Since the 1970s there have been attempts to develop a superconducting electronics. Among other research projects have been conducted by IBM. In these projects has been attempted to apply the methods based on voltage level on the semiconductor electronics superconductivity. From fundamental physical reasons, the clock speed can thus be achieved is limited to a few GHz, and thus faster than current semiconductor processors.
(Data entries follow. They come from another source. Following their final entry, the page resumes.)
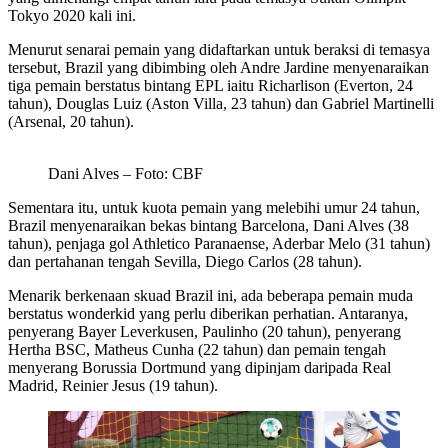
Tokyo 2020 kali ini.
Menurut senarai pemain yang didaftarkan untuk beraksi di temasya
tersebut, Brazil yang dibimbing oleh Andre Jardine menyenaraikan
tiga pemain berstatus bintang EPL iaitu Richarlison (Everton, 24
tahun), Douglas Luiz (Aston Villa, 23 tahun) dan Gabriel Martinelli
(Arsenal, 20 tahun).
Dani Alves – Foto: CBF
Sementara itu, untuk kuota pemain yang melebihi umur 24 tahun,
Brazil menyenaraikan bekas bintang Barcelona, Dani Alves (38
tahun), penjaga gol Athletico Paranaense, Aderbar Melo (31 tahun)
dan pertahanan tengah Sevilla, Diego Carlos (28 tahun).
Menarik berkenaan skuad Brazil ini, ada beberapa pemain muda
berstatus wonderkid yang perlu diberikan perhatian. Antaranya,
penyerang Bayer Leverkusen, Paulinho (20 tahun), penyerang
Hertha BSC, Matheus Cunha (22 tahun) dan pemain tengah
menyerang Borussia Dortmund yang dipinjam daripada Real
Madrid, Reinier Jesus (19 tahun).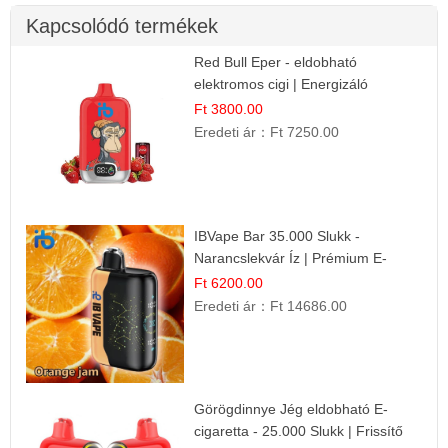
Kapcsolódó termékek
Red Bull Eper - eldobható
elektromos cigi | Energizáló
Gyümölcs Íz
Ft 3800.00
Eredeti ár：
Ft 7250.00
IBVape Bar 35.000 Slukk -
Narancslekvár Íz | Prémium E-
cigaretta
Ft 6200.00
Eredeti ár：
Ft 14686.00
Görögdinnye Jég eldobható E-
cigaretta - 25.000 Slukk | Frissítő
1985 was supported by a research group at the University of Moscow, an alternative approach proposed, the ( Josephson effect and flux quantization in superconducting loops) is adapted to the special properties of superconductivity. This approach is based on the exchange of individual flux quanta between superconducting loops and is therefore referred to as rapid single flux quantum electronics ( RSFQ electronics, engl. Rapid Single Flux Quantum). These electronics family is characterized by extremely low power dissipation and extremely high clock frequencies (above 100 GHz).

In RSFQ electronics niobium used. The operating temperature is T = 4.2 K and is achieved in most cases by the use of liquid helium. Unlike the aforementioned applications, the superconducting electronics would not be able to benefit from the development of a room -temperature superconductor. The superconducting electronics based on extremely low signal levels. At increasing temperatures, the power of the thermal noise increases linearly so that at temperatures above 30 K, the low signal -to-noise preventing function of a complex circuit.

History

Before experiments could be carried out at temperatures close to absolute zero, there were various theories as to how the electrical resistance would behave in this temperature range, such as that the resistance would increase significantly or that he would not fall below a certain level.

The effect of superconductivity was first discovered on April 8, 1911 by Dutch Heike Kamerlingh Onnes in experiments with liquid helium. He observed that mercury suddenly lost its electrical resistance below 4.19 Kelvin. Although quantum mechanics was still new, it already postulated that the superconductivity could only be explained by quantum mechanics.

The first phenomenological interpretation of superconductivity came from the German physicists Fritz and Heinz London London in the 1930s.

In 1950, the successful phenomenological Ginzburg -Landau theory arose. A quantum mechanical theory of superconductivity was given by the American physicists John Bardeen, Leon N. Cooper and John R. Schrieffer ( BCS theory ) only in 1957, for which them the Nobel Prize for Physics in 1972.

In 1986 the German physicist Johannes Georg Bednorz and Karl Alex Müller of the Swiss published (both were employed at the IBM Research in Zurich ) their discovery of high temperature superconductivity, for which they received the Nobel Prize in 1987. One theory about the genesis of this type superconductivity is still pending.

The Russian physicist Vitaly Ginzburg and Alexei Alexeyevich Lasarevich Abrikossow received the 2003 Nobel Prize for their research on the different types of superconductors ( superconductor 1st and 2nd kind ).

In August 2005 the world's first generator with high temperature superconducting (HTS ) has been successfully placed in the system test for large drives of Siemens AG in Nuremberg in operation. The generator delivers around 4 MW at 3600 rpm.

In Essen, a 110 kV connection between two substations in 2013 in a pilot project, " Ampacity " RWE Germany, replaced by a 10 -kV HTS cable. Located 1 km long, designed for 40 MW cable is manufactured by Nexans in Hanover.